The physics and chemistry of dust in the interstellar medium have many similarities with those for terrestrial aerosols, though on a much different scale. Certain chemical reactions in interstellar conditions may only occur on the surface of a host particle and interstellar dust plays a catalytic role in enabling such reactions. The chemical kinetics for reactions in the sparse conditions of the ISM is equally applicable to that for heterogeneous chemical kinetics of trace gases in terrestrial conditions involving aerosols. In both cases, a stochastic approach to the kinetics may be needed to replace the traditional mean field approach.

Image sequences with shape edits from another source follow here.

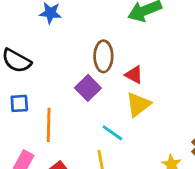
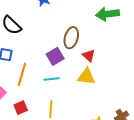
yellow triangle: (138, 104) -> (86, 76), turned 30
cyan line: (112, 133) -> (52, 79), moved, turned -56

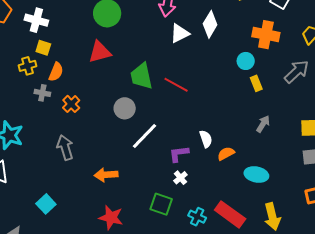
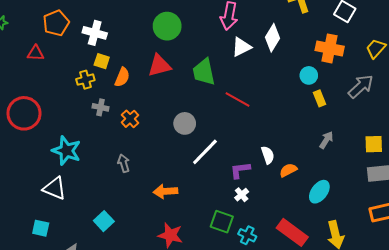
orange semicircle: (56, 72) -> (122, 77), moved
green trapezoid: (141, 76) -> (204, 72), moved
gray arrow: (65, 147) -> (124, 163), size x0.7
cyan ellipse: (256, 175) -> (319, 192), turned -65
cyan cross: (197, 217) -> (247, 235), moved

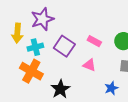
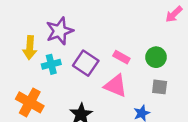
pink triangle: (89, 65) -> (116, 86), size x1.5
orange cross: (31, 71) -> (30, 102), moved

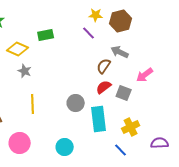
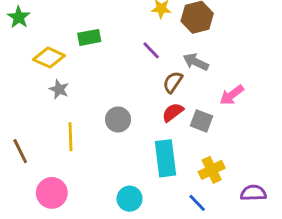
purple line: (89, 33) -> (151, 50), moved
gray circle: (76, 103) -> (118, 119), moved
cyan circle: (65, 147) -> (130, 199), moved

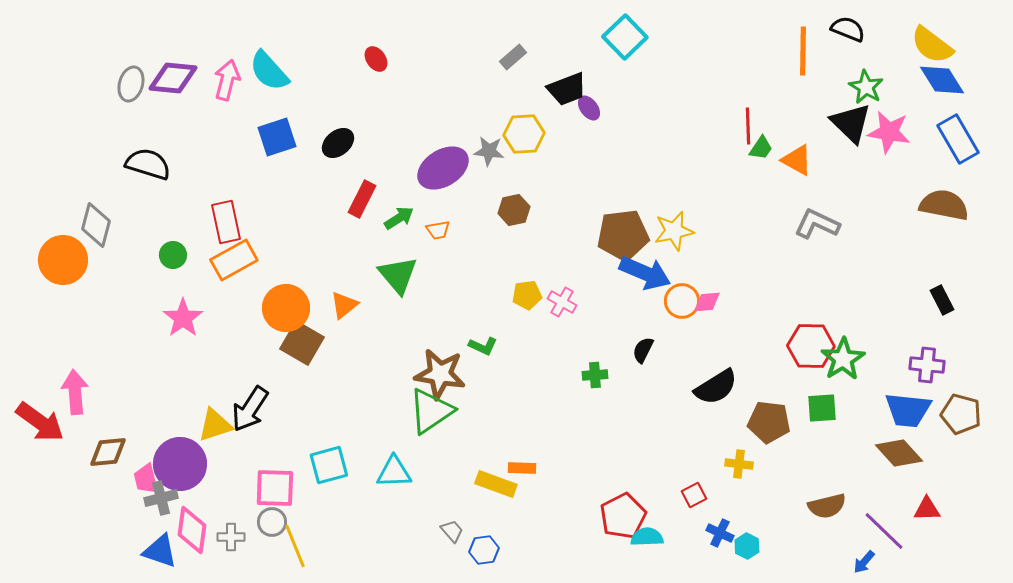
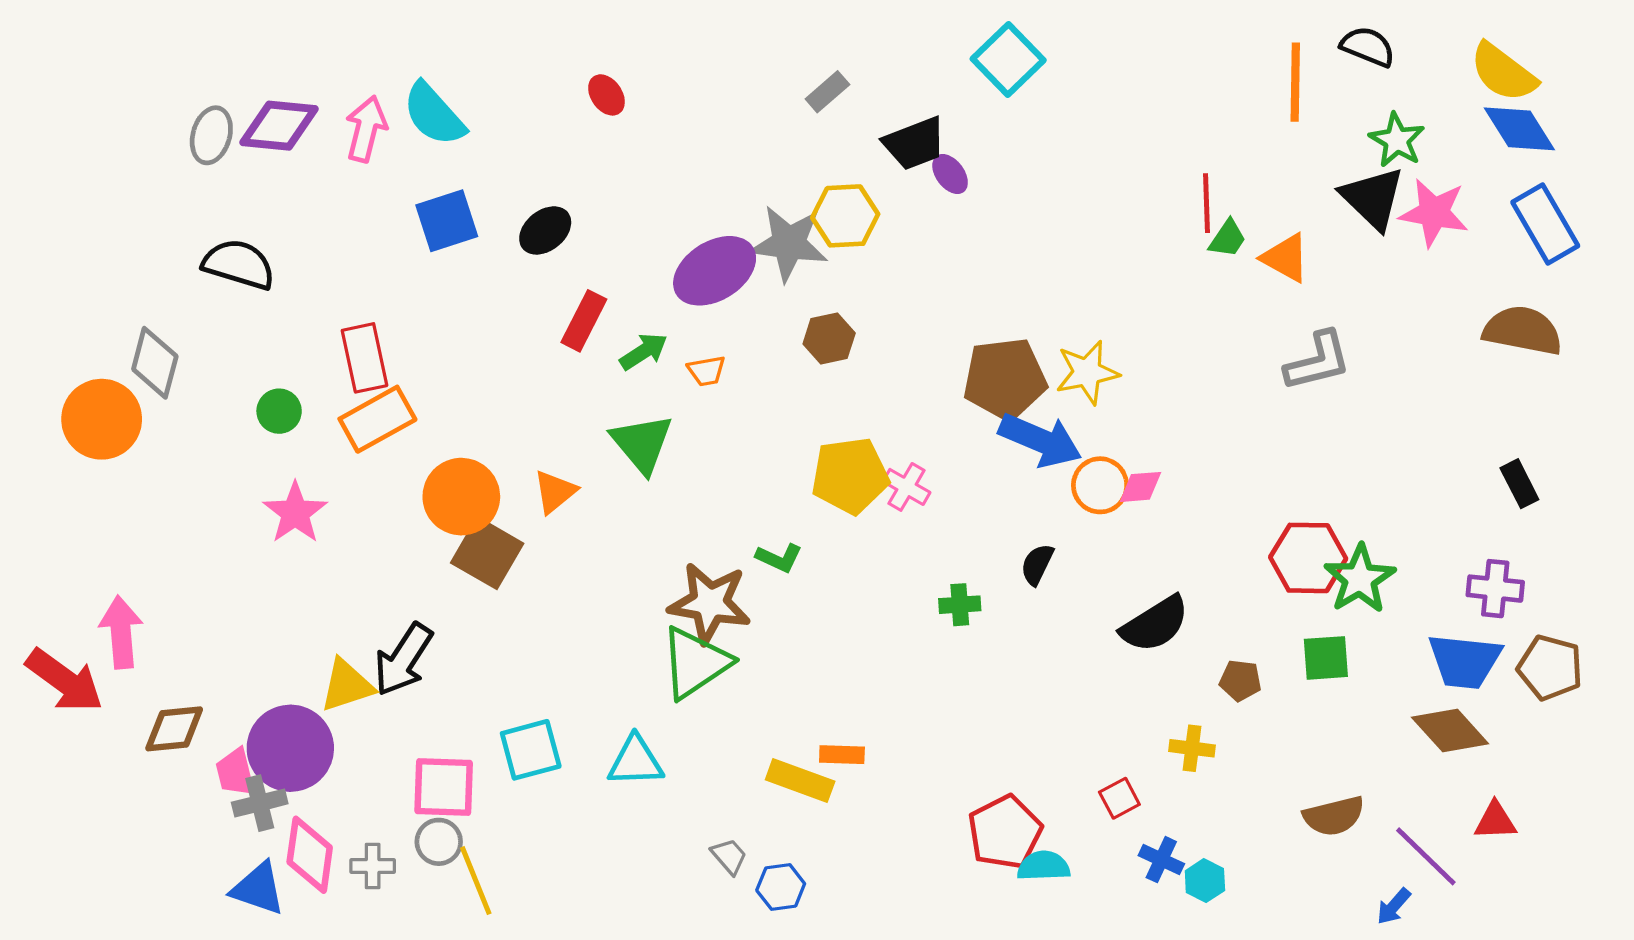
gray star: (489, 151) -> (789, 243), size x1.6
gray L-shape: (817, 224) -> (1318, 361), turned 141
yellow pentagon: (527, 295) -> (850, 476), size x1.6
brown pentagon: (769, 422) -> (1240, 680), size x0.6

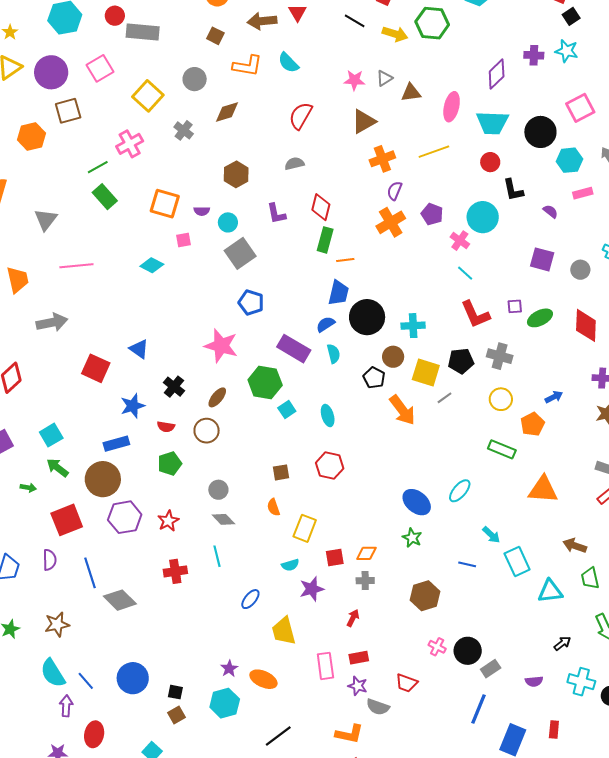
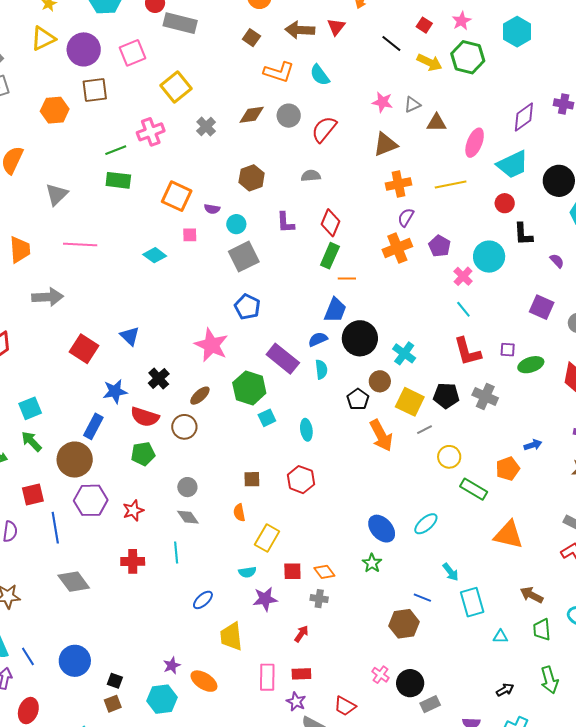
gray circle: (195, 79) -> (289, 116), moved
cyan trapezoid: (492, 123) -> (513, 165), turned -36
green rectangle: (105, 197) -> (118, 180), turned -50
cyan cross: (413, 326) -> (404, 353), turned 30
yellow circle: (501, 399) -> (449, 457), moved
red semicircle: (166, 427) -> (145, 417), size x1.6
blue rectangle: (116, 444) -> (93, 426), turned -55
red square: (67, 520) -> (33, 495), size x0.7
orange diamond: (366, 553) -> (324, 572), turned 45
blue line: (90, 573) -> (55, 528), moved
cyan triangle: (550, 591) -> (500, 637), size x0.6
brown hexagon: (425, 596) -> (404, 624), moved

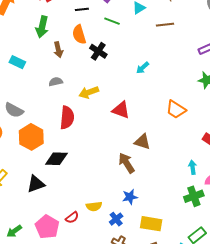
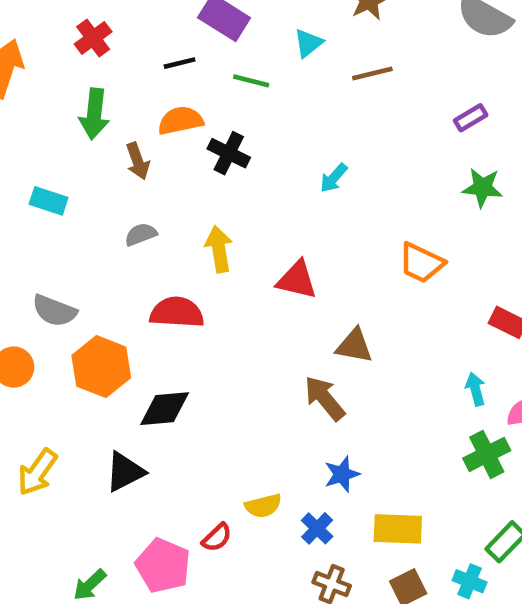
orange semicircle: (79, 34) -> (180, 121), turned 102
yellow arrow: (89, 92) -> (219, 249), turned 108
red semicircle: (67, 118) -> (177, 312), turned -85

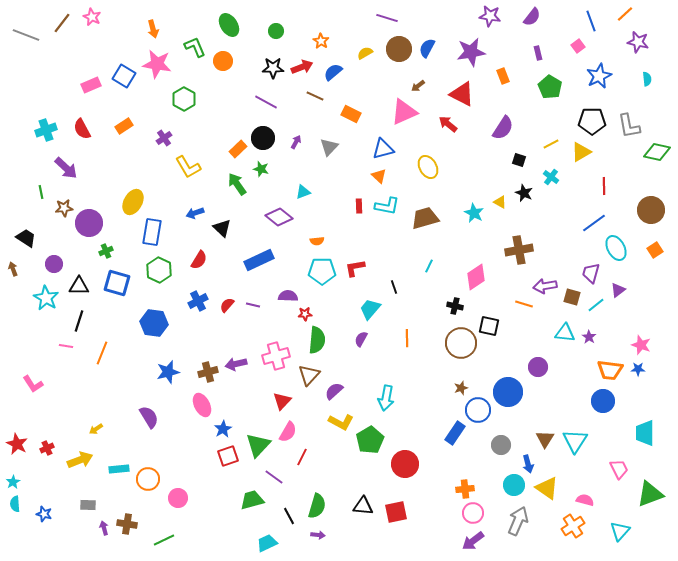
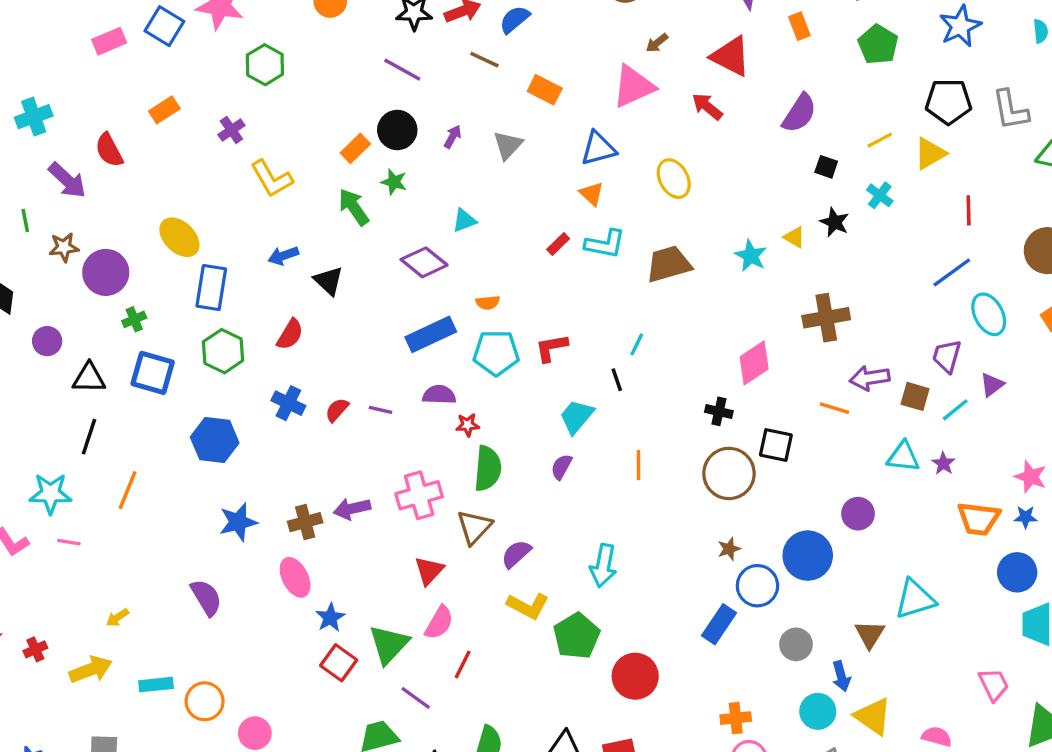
red semicircle: (82, 129) -> (109, 150), moved
yellow ellipse: (133, 202) -> (179, 237), turned -75
red rectangle: (359, 206) -> (558, 244), turned 48
blue rectangle: (259, 260) -> (431, 334), moved
cyan line: (429, 266) -> (637, 344), moved
cyan star: (46, 298) -> (50, 494), moved, turned -30
blue cross: (198, 301) -> (288, 403), turned -36
pink line: (66, 346) -> (69, 542), moved
blue circle: (603, 401) -> (1017, 572), moved
cyan triangle: (575, 441) -> (915, 599), moved, turned 40
red square: (228, 456) -> (339, 663), turned -35

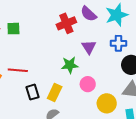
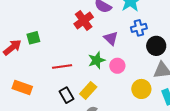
red line: (18, 70) -> (62, 66), moved
pink circle: (88, 84) -> (117, 66), moved
yellow rectangle: (55, 92) -> (88, 90), turned 30

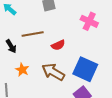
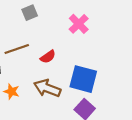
pink cross: (89, 21) -> (79, 24), turned 30

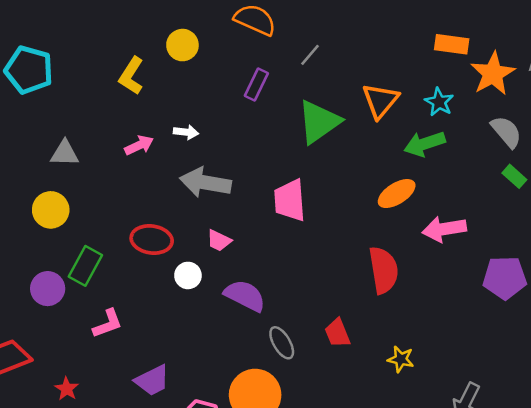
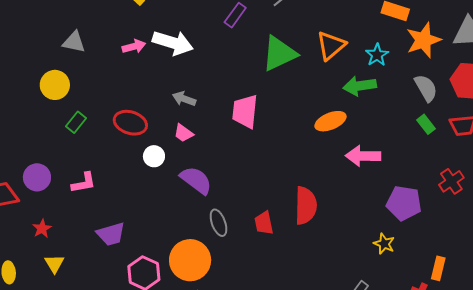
white arrow: (186, 132) -> (173, 43), size x2.0
gray arrow: (205, 183) -> (184, 99), moved, size x0.6
green rectangle: (85, 266) -> (76, 122), moved, size x0.7
red semicircle: (383, 270) -> (306, 206), moved
purple circle: (48, 289) -> (37, 177), moved
yellow star: (401, 359) -> (384, 244), moved

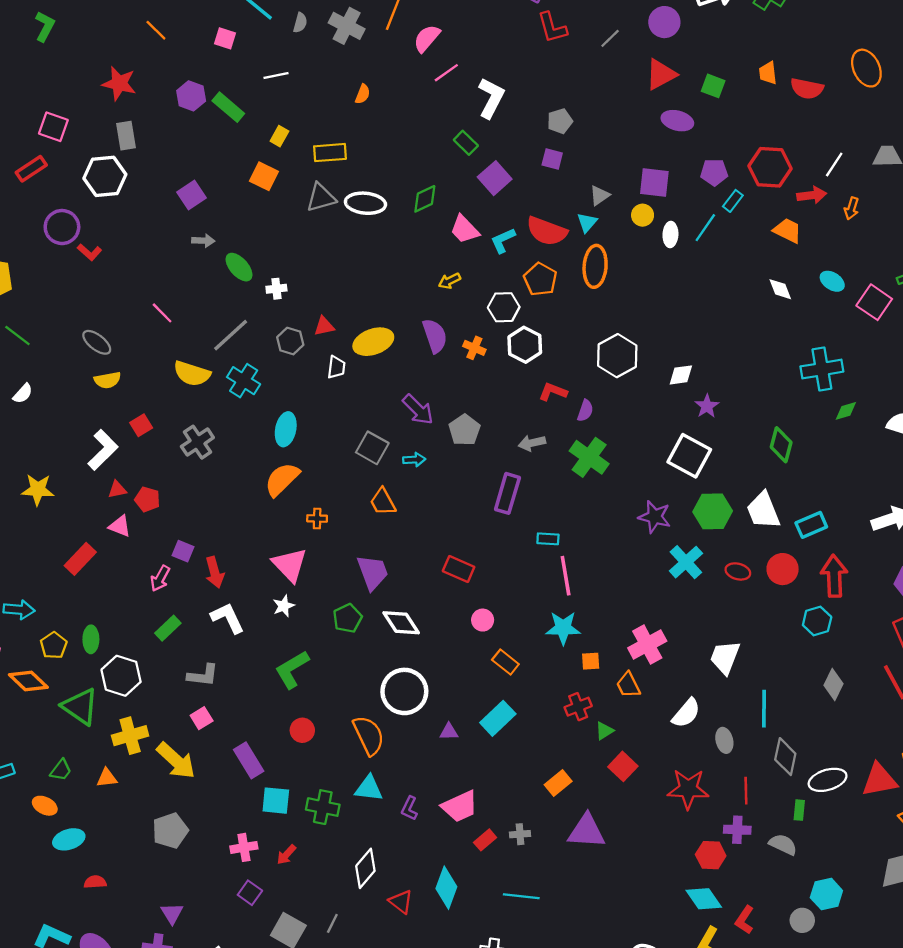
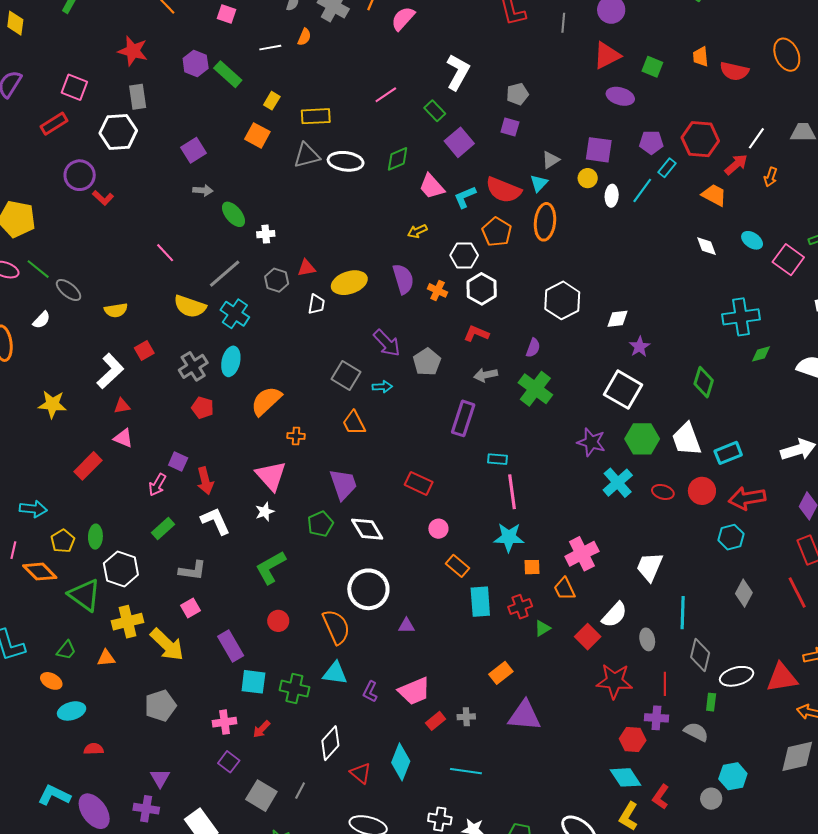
gray line: (610, 38) -> (563, 23), turned -42
pink line: (446, 73) -> (386, 95), moved
orange semicircle: (363, 94) -> (304, 37), moved
red arrow: (812, 195) -> (736, 165), turned -35
gray ellipse: (97, 342) -> (69, 290), moved
red L-shape: (553, 392) -> (476, 334), moved
cyan ellipse: (286, 429) -> (231, 361), moved
red pentagon: (147, 499) -> (203, 408), moved
red arrow: (834, 576) -> (747, 498), turned -99
cyan rectangle: (498, 718) -> (480, 602), moved, turned -52
red square: (623, 766) -> (588, 637), moved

A closely related problem is to calculate the size distribution of the host dust/aerosol particles. Non-carbon dust in space has a strong metal oxide component and the formation mechanism has only recently started to be understood. On the other hand, carbon dust formation around stars is thought to proceed via the production of polycyclic aromatic hydrocarbons (PAHs) from smaller gaseous species. Once a critical PAH species is formed, further growth occurs mostly through the agglomeration and surface growth of this critical species. The process is similar to that of soot formation during incomplete combustion of fossil-derived fuels on earth. Numerical modelling of this process is non-trivial, as particle sizes ranging several orders of magnitude are involved, rendering the calculations computationally intractable.

Accurate modelling of these processes is at the heart of understanding how complex molecules, including prebiotic molecules, may have formed in the nebular soup that created the Solar System.